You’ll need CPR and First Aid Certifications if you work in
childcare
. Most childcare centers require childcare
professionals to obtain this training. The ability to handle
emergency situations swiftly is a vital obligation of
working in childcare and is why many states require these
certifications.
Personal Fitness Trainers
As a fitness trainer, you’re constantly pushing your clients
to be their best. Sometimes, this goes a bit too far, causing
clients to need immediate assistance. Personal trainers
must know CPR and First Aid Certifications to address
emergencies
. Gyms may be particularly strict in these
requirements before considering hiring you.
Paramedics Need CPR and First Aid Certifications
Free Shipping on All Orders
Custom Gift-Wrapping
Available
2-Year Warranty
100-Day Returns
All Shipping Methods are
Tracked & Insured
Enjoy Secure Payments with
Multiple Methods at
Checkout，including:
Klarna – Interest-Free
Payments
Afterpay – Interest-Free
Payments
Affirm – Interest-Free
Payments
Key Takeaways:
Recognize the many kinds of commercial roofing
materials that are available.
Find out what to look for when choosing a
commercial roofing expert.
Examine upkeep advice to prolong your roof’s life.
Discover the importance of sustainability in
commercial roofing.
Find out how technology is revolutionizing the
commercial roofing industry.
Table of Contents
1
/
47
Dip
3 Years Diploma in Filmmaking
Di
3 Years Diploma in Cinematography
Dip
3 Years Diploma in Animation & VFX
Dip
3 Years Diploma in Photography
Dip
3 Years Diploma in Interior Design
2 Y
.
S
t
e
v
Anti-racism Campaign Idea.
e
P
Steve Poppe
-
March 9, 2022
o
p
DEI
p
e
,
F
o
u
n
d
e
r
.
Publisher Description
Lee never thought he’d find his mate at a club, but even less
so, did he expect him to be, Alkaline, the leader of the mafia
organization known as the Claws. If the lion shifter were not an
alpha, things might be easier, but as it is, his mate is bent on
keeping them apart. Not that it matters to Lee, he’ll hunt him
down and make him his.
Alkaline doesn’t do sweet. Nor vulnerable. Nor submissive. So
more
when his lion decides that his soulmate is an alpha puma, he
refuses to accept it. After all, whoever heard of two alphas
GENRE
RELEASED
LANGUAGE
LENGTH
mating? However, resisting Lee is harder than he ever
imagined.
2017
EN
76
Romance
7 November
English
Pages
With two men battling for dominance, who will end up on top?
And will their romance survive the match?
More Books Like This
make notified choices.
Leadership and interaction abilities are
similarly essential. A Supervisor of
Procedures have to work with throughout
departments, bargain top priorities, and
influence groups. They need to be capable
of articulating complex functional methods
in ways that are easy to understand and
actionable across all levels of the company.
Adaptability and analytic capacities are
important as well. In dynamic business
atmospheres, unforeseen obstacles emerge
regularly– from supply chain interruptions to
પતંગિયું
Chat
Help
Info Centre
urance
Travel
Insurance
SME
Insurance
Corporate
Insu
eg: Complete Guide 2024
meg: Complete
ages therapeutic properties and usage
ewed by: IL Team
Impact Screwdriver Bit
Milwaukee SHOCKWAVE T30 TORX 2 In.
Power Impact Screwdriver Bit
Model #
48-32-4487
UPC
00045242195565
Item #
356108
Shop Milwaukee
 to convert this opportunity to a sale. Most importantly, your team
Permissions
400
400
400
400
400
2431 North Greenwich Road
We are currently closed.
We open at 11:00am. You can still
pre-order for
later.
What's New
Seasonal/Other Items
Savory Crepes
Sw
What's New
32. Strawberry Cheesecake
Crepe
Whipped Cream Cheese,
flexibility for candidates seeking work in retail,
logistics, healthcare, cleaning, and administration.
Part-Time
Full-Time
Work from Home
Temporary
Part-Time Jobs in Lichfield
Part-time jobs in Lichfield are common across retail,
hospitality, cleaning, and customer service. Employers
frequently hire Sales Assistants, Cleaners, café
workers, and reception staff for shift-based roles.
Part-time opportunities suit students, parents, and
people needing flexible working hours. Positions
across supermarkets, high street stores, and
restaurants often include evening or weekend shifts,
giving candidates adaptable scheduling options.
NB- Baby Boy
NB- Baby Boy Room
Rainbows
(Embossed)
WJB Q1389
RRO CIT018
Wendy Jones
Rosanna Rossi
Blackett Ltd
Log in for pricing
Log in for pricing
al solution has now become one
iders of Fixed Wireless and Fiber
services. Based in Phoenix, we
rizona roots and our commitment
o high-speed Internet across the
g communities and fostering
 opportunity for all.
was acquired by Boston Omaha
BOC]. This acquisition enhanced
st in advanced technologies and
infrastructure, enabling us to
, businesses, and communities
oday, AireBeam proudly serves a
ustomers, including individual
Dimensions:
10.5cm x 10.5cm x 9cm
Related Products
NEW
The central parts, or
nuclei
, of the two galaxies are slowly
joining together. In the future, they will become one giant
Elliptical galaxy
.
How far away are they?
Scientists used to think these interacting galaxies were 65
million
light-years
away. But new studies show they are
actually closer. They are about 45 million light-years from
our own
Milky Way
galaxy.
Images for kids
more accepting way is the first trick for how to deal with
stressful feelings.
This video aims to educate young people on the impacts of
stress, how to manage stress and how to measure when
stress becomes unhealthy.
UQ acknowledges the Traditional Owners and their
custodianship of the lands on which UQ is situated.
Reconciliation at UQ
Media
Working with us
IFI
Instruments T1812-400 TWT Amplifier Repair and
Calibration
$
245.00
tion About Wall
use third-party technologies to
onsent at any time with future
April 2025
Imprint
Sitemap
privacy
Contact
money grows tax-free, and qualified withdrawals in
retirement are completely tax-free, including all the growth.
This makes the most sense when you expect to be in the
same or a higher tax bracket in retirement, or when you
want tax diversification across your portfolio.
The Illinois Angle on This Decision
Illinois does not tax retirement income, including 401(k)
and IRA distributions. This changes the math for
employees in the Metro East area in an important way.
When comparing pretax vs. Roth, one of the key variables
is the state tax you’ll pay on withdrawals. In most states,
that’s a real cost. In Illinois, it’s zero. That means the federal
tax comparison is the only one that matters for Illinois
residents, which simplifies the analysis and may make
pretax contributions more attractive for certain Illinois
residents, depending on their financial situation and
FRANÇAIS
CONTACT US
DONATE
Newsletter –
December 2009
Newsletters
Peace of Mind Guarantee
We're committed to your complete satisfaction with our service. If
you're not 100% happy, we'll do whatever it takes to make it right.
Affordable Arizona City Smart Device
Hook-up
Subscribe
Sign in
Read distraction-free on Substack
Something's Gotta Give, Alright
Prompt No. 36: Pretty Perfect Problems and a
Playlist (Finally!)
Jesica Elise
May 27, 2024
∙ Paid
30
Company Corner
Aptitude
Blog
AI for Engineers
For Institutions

****************************************

**Work to be completed:** Return each line of the entries that holds the string "pretax".

**The answer:**
When comparing pretax vs. Roth, one of the key variables
pretax contributions more attractive for certain Illinois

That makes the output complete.